Fun in faraway places
Several years ago, my family decided to schedule our vacation time as a group, pack up our vehicles and head out for a week of excitement and adventure in a faraway place.
Our vacations fall on the first week of June. Previously, we have visited Gatlinburg, Tenn., Panama City, Fla., Myrtle Beach, S.C., and Disney World in Orlando, Fla. Most recently we traveled to Branson, Mo.
A big part of the fun in the family activity is the anticipation and planning that takes place in the months and weeks leading up to our departure. The trip is a topic of conversation at each of our family gatherings during the year – Mother’s Day, Father’s Day, July 4, Thanksgiving and Christmas.

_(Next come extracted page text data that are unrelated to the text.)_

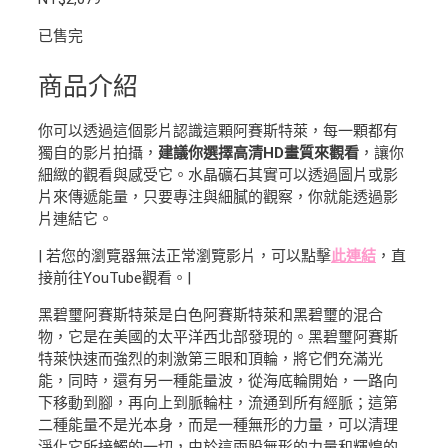
已售完
商品介紹
你可以透過這個影片認識這顆阿賽斯特萊，每一顆都有
獨自的影片拍攝，
建議你選擇高清HD畫質來觀看
，讓你
細緻的觀看與感受它。水晶礦石其實可以透過圖片或影
片來傳遞能量，只要專注與細膩的觀察，你就能透過影
片連結它。
| 若您的瀏覽器無法正常瀏覽影片，可以點擊
此連結
，直
接前往YouTube觀看。|
黑碧璽阿賽斯特萊是白色阿賽斯特萊和黑碧璽的混合
物，它是在美國的太平洋西北部發現的。黑碧璽阿賽斯
特萊快速而強烈的刺激第三眼和頂輪，將它們充滿光
能，同時，還有另一種能量波，從海底輪開始，一路向
下移動到腳，再向上到脈輪柱，流通到所有經脈；這第
二種能量不是光本身，而是一種無形的力量，可以清理
淨化它所接觸的一切，由於這兩股無形的力量和輝煌的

We use the Internet and chamber of commerce to gather information about the place we’re going to visit and make a priority list of the attractions we want to include on our itinerary.
The preferences of each family member is taken in account in the planning. Copies of the daily itinerary are provided a few days ahead of the trip.
The possibility of the best-laid plans of man going astray happened to us on the Branson trip two weeks ago.
Our plan called for an early morning departure with a stop for breakfast at a Hardee’s in north central Mississippi two hours later. Unfortunately, that business has shied away from locating on a long stretch of U.S. Highway 72 in Mississippi, and we had to travel another hour before finding a fast food restaurant with a breakfast menu near Memphis, Tenn.
We also experienced the same problem at lunchtime when we were traveling through the Ozark Mountains in Arkansas and Missouri.
Five days in Branson turned out to be an exciting and fun-filled experience, in spite of our first-day traveling disappointments. We were surrounded by myriad entertainment venues made popular by super-star show business performers of years past. While many of them are no longer active on stage, the marquees of venues where they performed still feature their names.
The two dinner shows that received the thumbs-up from our party were “The Hughes Family Singers” – five brothers and their wives and 31 children – and the Branson Belle
paddle wheel boat, sailing on the Top of the Mountain Lake with its 700 passengers.
We also witnessed the area’s natural beauty on a two-hour mountainside golf cart tour, featuring a cascade of waterfalls and a drive-through cave.
Branson is a 497-mile drive from Hartselle with partial interstate and better-than-average two- and four-lane highways. Time requirement: 11 hours with stops.